Here is the TikTok, although it appears to be taken from a thread on Reddit. (I don't actually subscribe to this channel, it came up on my For You Page.)
Yes, Alexander Graham Bell was a eugenicist specifically opposed to deaf people marrying each other (Perhaps a typo in your question?).
He was the chairman of the board of the Eugenics Record Office, served on the Eugenics Committee of the American Breeding Association, was the honorary president of the Second International Eugenics Congress, etc. ^1
In 1883, Bell published a paper called Memoir Upon the Formation of a Deaf Variety of the Human Race. By counting the number of shared last names at schools for the deaf, he determined that congenital deafness must be hereditary, and thus anyone born deaf should not marry anyone else born deaf. He thought that intermarriage would cause the number of deaf people to increase exponentially from generation, and how else did deaf people meet, socialize, and marry than at deaf schools using sign language? So he was an early proponent of mainstreaming as well - don't let the deaf kids near each other, and you won't have deaf marriages. Greenwald has written extensively about Bell's eugenicism; his article on "Upon the Formation" (with Van Cleve) is a very good one. ^2, ^3
So yes, he also wanted to ban sign language, because it gave deaf people a way to be insular and have those deaf kids he was so terrified of. He is known to have known ASL to some degree (probably not fluently), and as a Scotsman in the US he also used the two-handed British alphabet at times, particularly with his deaf mother. But Alexander Graham Bell's name is synonymous with oralism in the United States, and the AG Bell Association for the Deaf is the largest organization for oralism in the world. (They call it "listening and spoken language.") This is because Bell's father invented a method of teaching lipreading called Visible Speech, and Bell used that and his own methods to encourage parents to ignore sign language and use oralism exclusively. ^4
As for how common these views were about deaf people - most of the time, deaf people have been viewed by hearing people as objects of pity, in need of help and "fixing." Deaf people have historically felt they don't need to be fixed, so that is a source of conflict. Virdi's book Hearing Happiness delves into the many, many ways hearing people have tried to "fix" deafness over the years. In terms of how common were the eugenics aspects of Bell's work, I am unfortunately not familiar enough with eugenics in the United States to answer that question. My instinct is that it was primarily a movement aimed at introducing sterilization laws (see the Supreme Court case Buck v Bell [no relation to AGB] for more) and was not necessarily something adopted by most Americans.

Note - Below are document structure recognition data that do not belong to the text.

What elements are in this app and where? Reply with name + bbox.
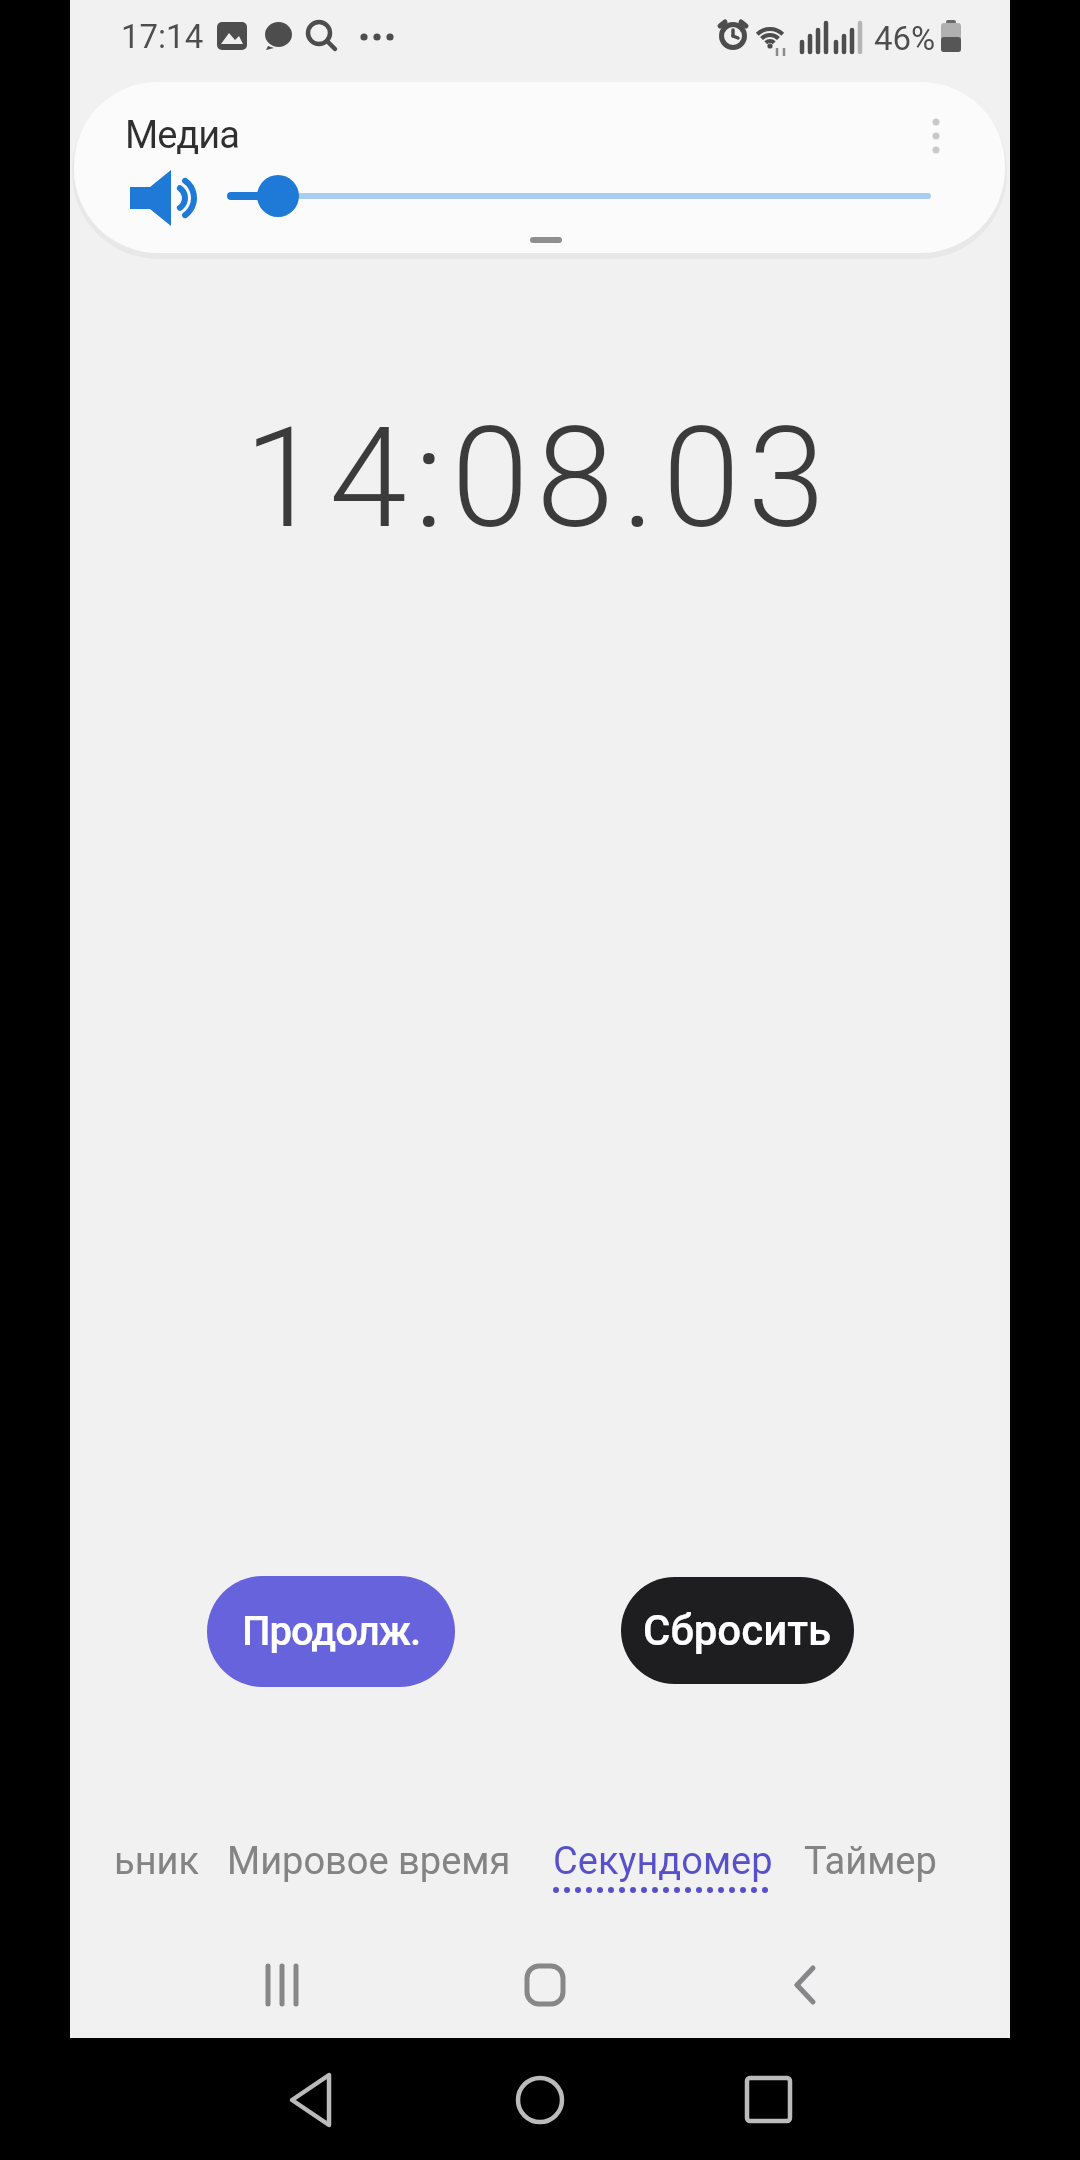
button[interactable]: Мировое время: [70, 0, 354, 45]
button[interactable]: ьник: [70, 0, 156, 45]
button[interactable]: [914, 106, 958, 166]
staticText: Таймер: [804, 1839, 937, 1884]
button[interactable]: Продолж.: [207, 1576, 455, 1687]
button[interactable]: Таймер: [70, 0, 203, 45]
staticText: 14:08.03: [244, 396, 833, 556]
staticText: 17:14: [121, 17, 204, 56]
staticText: Продолж.: [242, 1608, 421, 1655]
button[interactable]: Сбросить: [621, 1577, 854, 1684]
staticText: Сбросить: [643, 1606, 832, 1655]
button[interactable]: [730, 2070, 810, 2132]
staticText: Мировое время: [227, 1839, 511, 1884]
staticText: Секундомер: [553, 1839, 773, 1884]
button[interactable]: Секундомер: [70, 0, 290, 45]
button[interactable]: [500, 2070, 580, 2132]
button[interactable]: [507, 1946, 582, 2021]
button[interactable]: [270, 2070, 350, 2132]
staticText: ьник: [114, 1839, 200, 1884]
button[interactable]: [777, 1946, 852, 2021]
button[interactable]: [245, 1946, 320, 2021]
staticText: Медиа: [125, 113, 239, 158]
staticText: 46%: [874, 19, 936, 58]
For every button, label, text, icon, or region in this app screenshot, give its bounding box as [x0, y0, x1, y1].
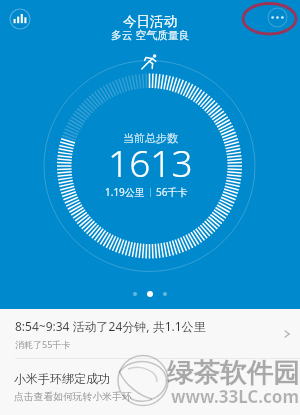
- staticText: 多云 空气质量良: [111, 27, 190, 42]
- staticText: 点击查看如何玩转小米手环: [14, 391, 132, 403]
- staticText: 今日活动: [123, 13, 177, 30]
- button[interactable]: Statistics: [9, 8, 31, 30]
- staticText: 当前总步数: [123, 131, 178, 145]
- staticText: 1613: [108, 137, 193, 187]
- staticText: 小米手环绑定成功: [14, 371, 110, 386]
- button[interactable]: 小米手环绑定成功: [0, 359, 300, 415]
- button[interactable]: 8:54~9:34 活动了24分钟, 共1.1公里: [0, 309, 300, 358]
- staticText: 消耗了55千卡: [15, 338, 71, 350]
- other: Open details: [274, 321, 300, 347]
- button[interactable]: More options: [267, 7, 288, 28]
- staticText: www.33LC.com: [171, 385, 300, 408]
- staticText: 绿茶软件园: [167, 356, 300, 389]
- staticText: 56千卡: [156, 185, 188, 199]
- staticText: 1.19公里: [105, 185, 145, 199]
- staticText: 8:54~9:34 活动了24分钟, 共1.1公里: [15, 318, 206, 334]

Today the impact of Bell's eugenics and oralism is still felt in the deaf community. While this is not exactly the purview of /r/AskHistorians or part of your question, it's worth learning about why he is the "boogeyman of the deaf." Booth has written a book called The Invention of Miracles: Language, Power and Alexander Graham Bell’s Quest to end Deafness; if you're not up for reading a whole book on the subject, she has written this article on the topic, as well.